Copyright © 1999, MCB UP Limited


The Competencies Handbook

Steve Whiddett and Sarah HollyfordeInstitute of Personnel and Development (IPD)1999ISBN 0 85292 735 5£18.95 (paperback) (£17.06 to IPD members)

Keywords: Competences, Managers, Human resources

The IPD’s The Competencies Handbook focuses on the practical design and use of compentencies in all aspects of HR management. It moves on from the theory of competencies and explains how they can be used to help managers find staff, review performance, organize training and development, and determine pay and grading.

Co-written by an occupational psychologist, Steve Whiddett, and a human resources manager, Sarah Hollyforde, it addresses both the concept and application of competencies and demystifies them in jargon-free language.

The handbook describes a competency framework as “in some ways similar to the foundations that underpin a house … get it right, and future activity can concentrate on general housekeeping. Get it wrong, and future activity will be papering over cracks and shoring up structural problems”.

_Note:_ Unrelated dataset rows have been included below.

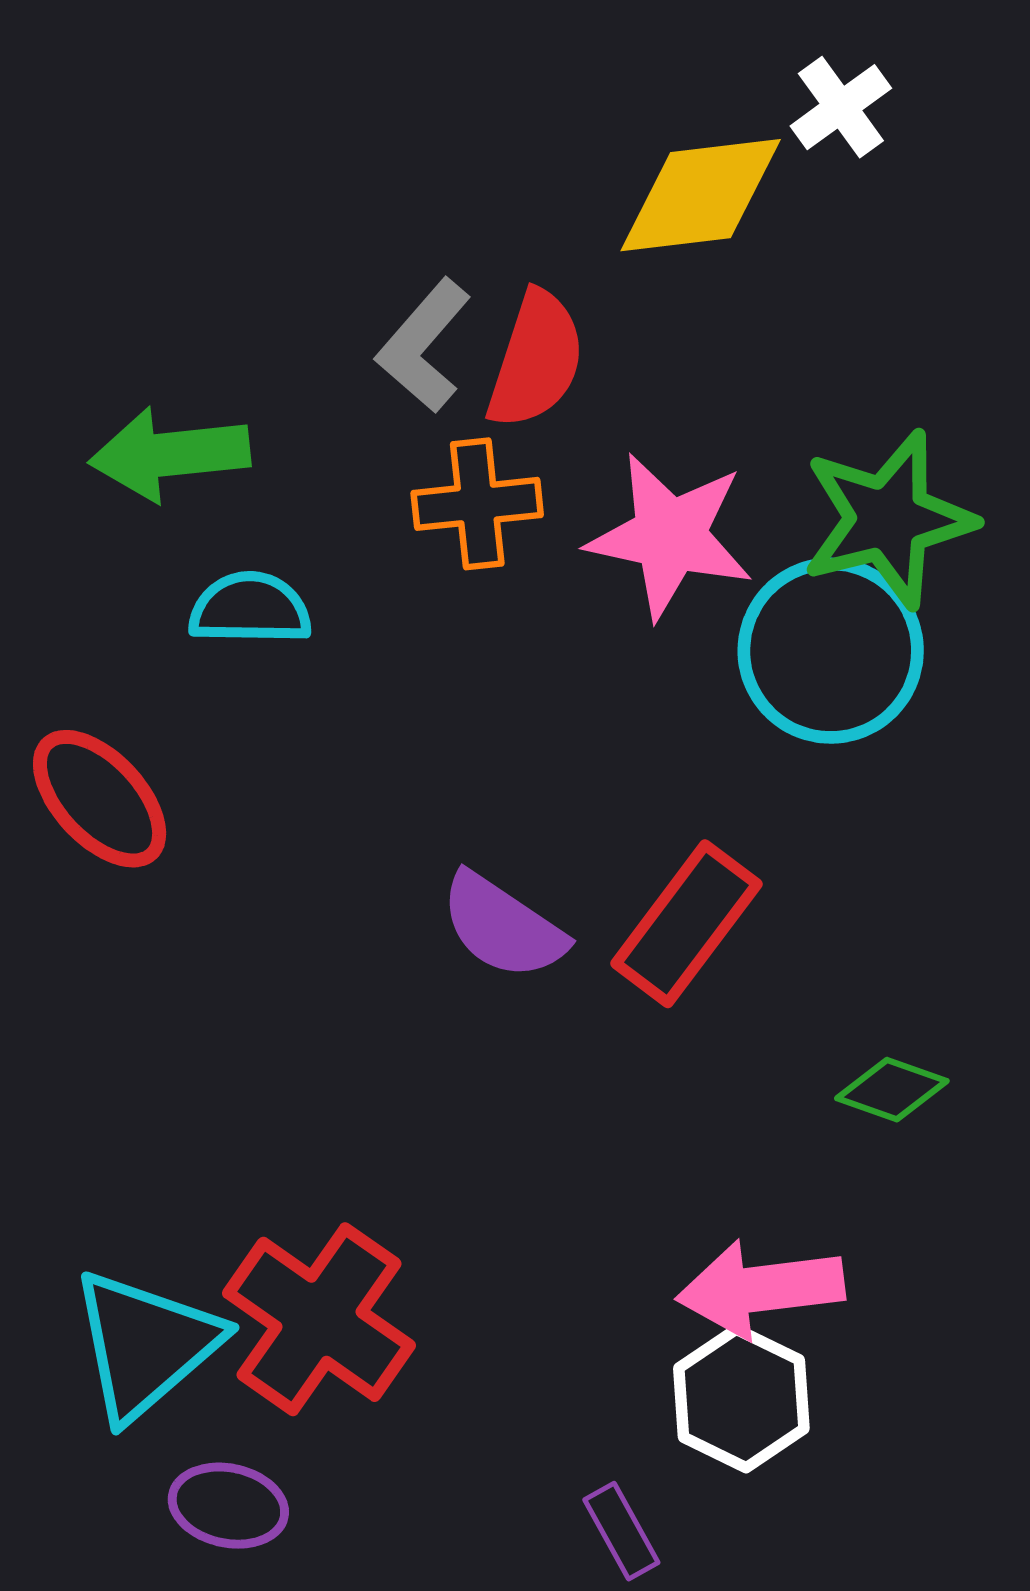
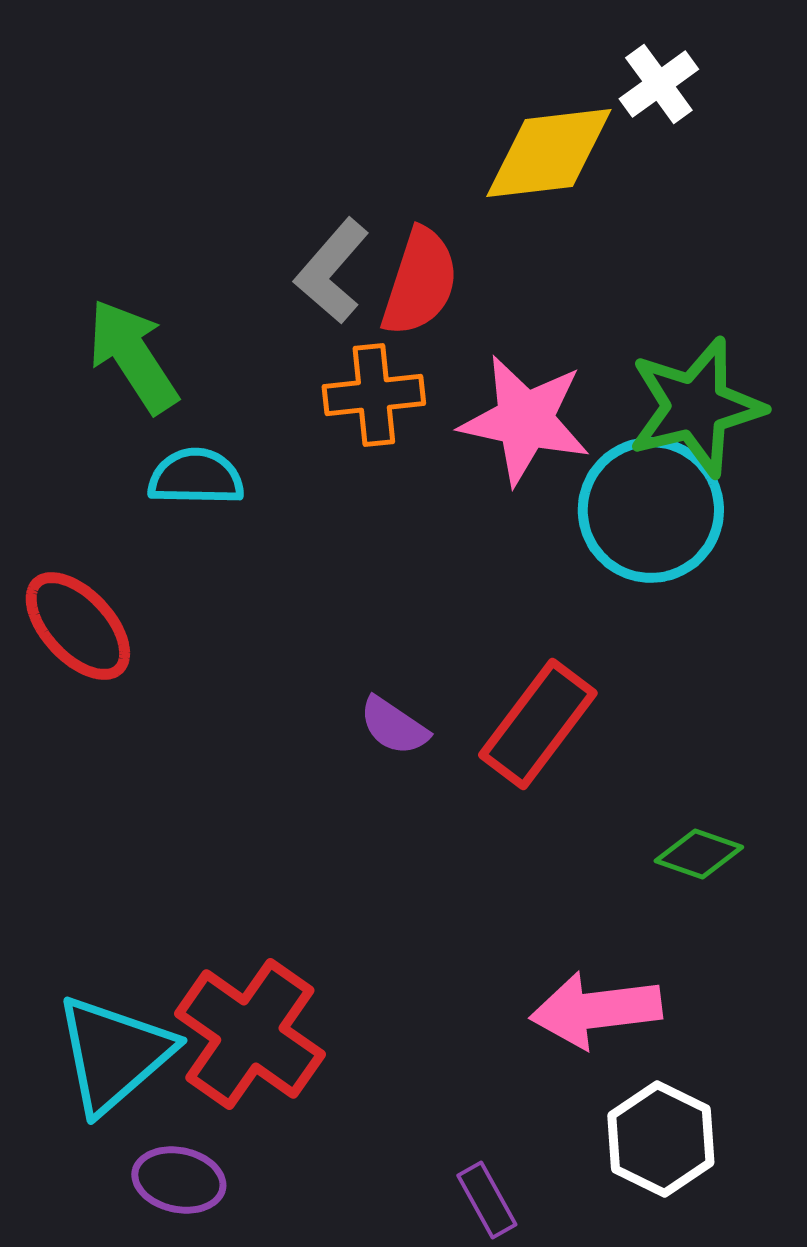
green arrow: (170, 454) -> (133, 356), turned 63
purple semicircle: (503, 926) -> (394, 726), size x0.7
white hexagon: (741, 1398) -> (661, 1139), moved

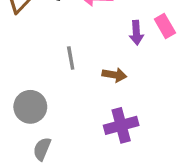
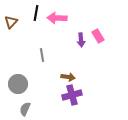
brown arrow: (114, 75) -> (68, 77), moved

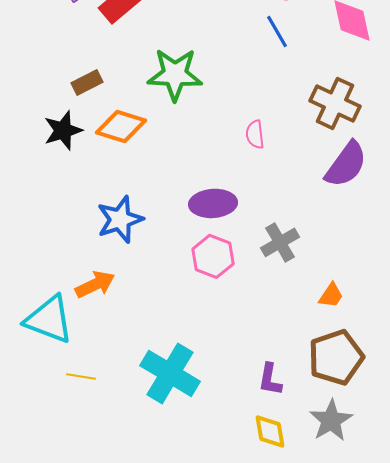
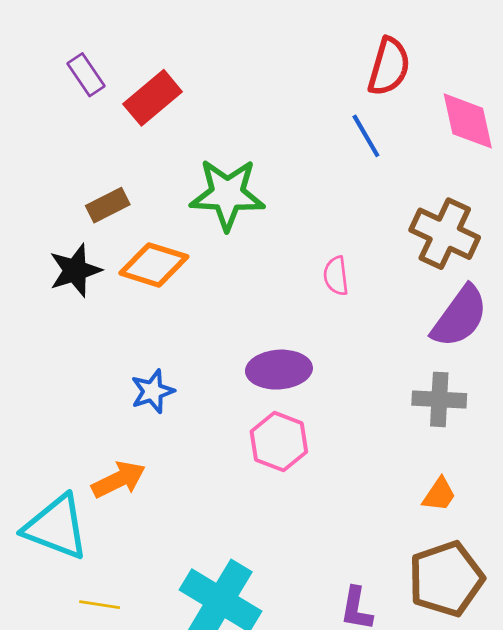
blue star: (120, 219) -> (153, 391), size x0.7
gray cross: (280, 242) -> (439, 399), moved, turned 33

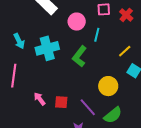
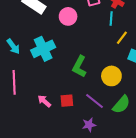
cyan line: (97, 35) -> (111, 19), moved
green L-shape: (79, 56) -> (79, 66), moved

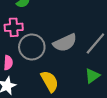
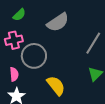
gray semicircle: (65, 43) -> (58, 22), moved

Whiddett and Hollyforde say: “Competencies, often misunderstood, differ from competence in that they are concerned with the behaviour needed to fulfil a task, rather than the outcome. They consider motives, traits, skills and knowledge. A properly produced framework can be used as a common language across all departments and levels”.

Translating this theory into practice, they include a detailed sample competency framework to guide HR managers throughout the process. The book covers the 12 general stages from beginning to launch, through planning and gathering and analysing data.

The authors predict that the next phase in the development of competencies will be a consolidation of the work many organizations have done to date, building in technical competencies and linking this work to other people-related issues, such as culture change, values, strategy and organizational structures.